1st speech in series honoring Lincoln set for Saturday
In 1856, Abraham Lincoln made a speech at a church on West Urbana's North First Street, now the site of the Champaign police station, backing the first Republican presidential candidate, John C. Fremont.
Fremont didn't win, of course, but four years later, Lincoln was the first Republican president. The church was popularly known as the Goose Pond church because the Illinois Central railroad had filled in such a pond and donated the land to the church.
The town is now called Champaign and the church is gone, but its descendant, Community United Church of Christ, is a sponsor of a series of speeches marking the 200th anniversary of Abraham Lincoln's birth.
Many of them relate to a key issue of the time: slavery and abolition.
"The series is about all these things were being talked about in our country at the time, and are still important now," said Barbara Oehlschlaeger-Garvey, curator of the Early American Museum in Mahomet, another sponsor of the series.
Other sponsors include the Illinois Humanities Council, the National Council of Negro Women, the Lovejoy Society honoring abolitionist Owen Lovejoy and the Douglass Branch Library in Champaign.
The Goose Pond Lecture Series begins at 2 p.m. Saturday with "African Americans in Frontier Illinois," delivered by Illinois Wesleyan University Professor James Simeone.
He will discuss freed blacks and fugitive slaves in Illinois before the Civil War, an issue that Lincoln worked on as a lawyer – at least once defending the rights of a slave owner trying to get back a runaway.

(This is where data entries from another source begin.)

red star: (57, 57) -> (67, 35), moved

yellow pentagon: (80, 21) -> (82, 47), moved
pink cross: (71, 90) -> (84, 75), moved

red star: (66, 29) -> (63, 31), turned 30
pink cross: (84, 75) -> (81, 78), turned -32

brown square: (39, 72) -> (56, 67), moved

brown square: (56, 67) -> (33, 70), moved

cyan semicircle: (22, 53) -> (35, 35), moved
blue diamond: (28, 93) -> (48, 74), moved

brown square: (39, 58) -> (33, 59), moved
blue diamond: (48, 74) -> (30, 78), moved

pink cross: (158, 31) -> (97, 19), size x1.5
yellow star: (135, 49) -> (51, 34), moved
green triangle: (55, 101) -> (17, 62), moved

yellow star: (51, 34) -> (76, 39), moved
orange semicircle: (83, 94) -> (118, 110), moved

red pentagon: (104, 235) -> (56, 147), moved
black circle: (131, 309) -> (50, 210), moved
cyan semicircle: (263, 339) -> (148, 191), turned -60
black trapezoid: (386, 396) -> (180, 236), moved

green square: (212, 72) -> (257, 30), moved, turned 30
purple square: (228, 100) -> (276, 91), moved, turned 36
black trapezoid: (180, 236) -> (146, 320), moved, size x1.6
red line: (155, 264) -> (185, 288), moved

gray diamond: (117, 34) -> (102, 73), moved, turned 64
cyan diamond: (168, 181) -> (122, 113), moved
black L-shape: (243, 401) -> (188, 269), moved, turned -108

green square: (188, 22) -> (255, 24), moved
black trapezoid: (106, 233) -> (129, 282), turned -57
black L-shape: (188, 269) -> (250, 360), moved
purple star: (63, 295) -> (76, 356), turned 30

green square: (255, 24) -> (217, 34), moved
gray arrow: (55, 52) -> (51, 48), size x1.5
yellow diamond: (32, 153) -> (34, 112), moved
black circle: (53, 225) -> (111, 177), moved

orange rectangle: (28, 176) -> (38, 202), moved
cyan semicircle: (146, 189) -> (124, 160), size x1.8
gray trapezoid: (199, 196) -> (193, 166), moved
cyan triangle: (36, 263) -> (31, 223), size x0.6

Simeone said Tuesday that blacks were, in theory, free in Illinois, but faced restrictions on their lives and liberties.
"The Black Code made it illegal for African-Americans to meet together in public in groups larger than three," Simeone said. "They couldn't serve on juries or testify against white people. It was illegal to immigrate here. If you did come here, you had to provide a bond of $1,000."
Illinois was settled by Southerners, like Lincoln, who were often sympathetic to the institution of slavery, he said.

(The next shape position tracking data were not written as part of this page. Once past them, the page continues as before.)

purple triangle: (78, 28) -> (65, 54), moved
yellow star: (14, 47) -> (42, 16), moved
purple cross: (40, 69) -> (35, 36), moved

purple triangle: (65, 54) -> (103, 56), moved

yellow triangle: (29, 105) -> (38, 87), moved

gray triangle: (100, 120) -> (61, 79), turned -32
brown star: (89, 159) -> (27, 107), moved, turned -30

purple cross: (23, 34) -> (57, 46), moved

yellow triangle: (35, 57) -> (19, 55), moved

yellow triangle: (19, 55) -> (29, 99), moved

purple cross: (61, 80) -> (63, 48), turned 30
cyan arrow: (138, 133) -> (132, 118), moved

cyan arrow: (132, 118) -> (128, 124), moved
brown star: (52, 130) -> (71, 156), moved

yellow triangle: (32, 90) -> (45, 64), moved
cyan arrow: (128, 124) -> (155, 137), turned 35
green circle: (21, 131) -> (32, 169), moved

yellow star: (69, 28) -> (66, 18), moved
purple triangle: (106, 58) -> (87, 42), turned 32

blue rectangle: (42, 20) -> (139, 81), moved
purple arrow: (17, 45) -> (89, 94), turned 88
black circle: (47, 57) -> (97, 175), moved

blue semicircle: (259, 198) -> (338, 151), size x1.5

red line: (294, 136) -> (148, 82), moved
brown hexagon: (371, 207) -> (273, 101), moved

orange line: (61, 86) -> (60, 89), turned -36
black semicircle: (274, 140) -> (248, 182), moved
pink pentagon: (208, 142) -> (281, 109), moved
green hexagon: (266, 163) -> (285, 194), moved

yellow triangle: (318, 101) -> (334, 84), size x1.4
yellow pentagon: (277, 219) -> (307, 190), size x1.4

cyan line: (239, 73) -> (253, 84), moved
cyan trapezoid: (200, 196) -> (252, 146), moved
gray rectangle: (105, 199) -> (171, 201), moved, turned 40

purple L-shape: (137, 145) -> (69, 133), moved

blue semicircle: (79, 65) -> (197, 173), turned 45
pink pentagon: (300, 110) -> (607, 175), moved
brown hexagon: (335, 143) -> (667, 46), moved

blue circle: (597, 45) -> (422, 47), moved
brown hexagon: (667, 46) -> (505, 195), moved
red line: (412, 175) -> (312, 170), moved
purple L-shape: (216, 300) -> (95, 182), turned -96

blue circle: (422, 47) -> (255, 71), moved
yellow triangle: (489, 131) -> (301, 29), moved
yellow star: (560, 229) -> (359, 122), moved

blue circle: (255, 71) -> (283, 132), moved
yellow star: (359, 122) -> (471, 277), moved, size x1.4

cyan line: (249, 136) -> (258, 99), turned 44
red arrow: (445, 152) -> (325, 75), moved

Simeone said they wrote a constitution that allowed a form of slavery, indentured servitude, where masters made their former slaves sign contracts of 30, 40 or 50 years. They were forced to abide by rules they had no control over, he said.
For the former slaves, this created a fatalistic and individualistic culture, where they tended to live on their own and keep out of the sight of white people, said Simeone, author of "Democracy and Slavery in Frontier Illinois," a 2000 book.
Other scheduled lectures in series
"Bring on your Arguments, Gentlemen: Women's Rights & Abolition," by Professor Stacey Robertson of Bradley University: 2 p.m. March 7, Community United Church of Christ, 805 S. Sixth St., C.
"Illinois in the 1850s: Chipping Away at Racism," by Jane Ann Moore of United Church of Christ and the Lovejoy Society: 2 p.m. March 21, Early American Museum, Mahomet.
"How Abraham Lincoln Held the Rag-Tag Coalition Together," by Bill Moore of United Church of Christ and the Lovejoy Society: 3:15 p.m. March 21, Early American Museum.
"The Underground Railroad in Illinois," by Owen Mulder of the Underground Railroad Freedom Center at Knox College: 2 p.m. April 4, Douglass Branch Library, 504 E. Grove St., C.
The Early American Museum, part of the Champaign County Forest Preserve District, is on Illinois 47 a half-mile north of Interstate 74 in Mahomet.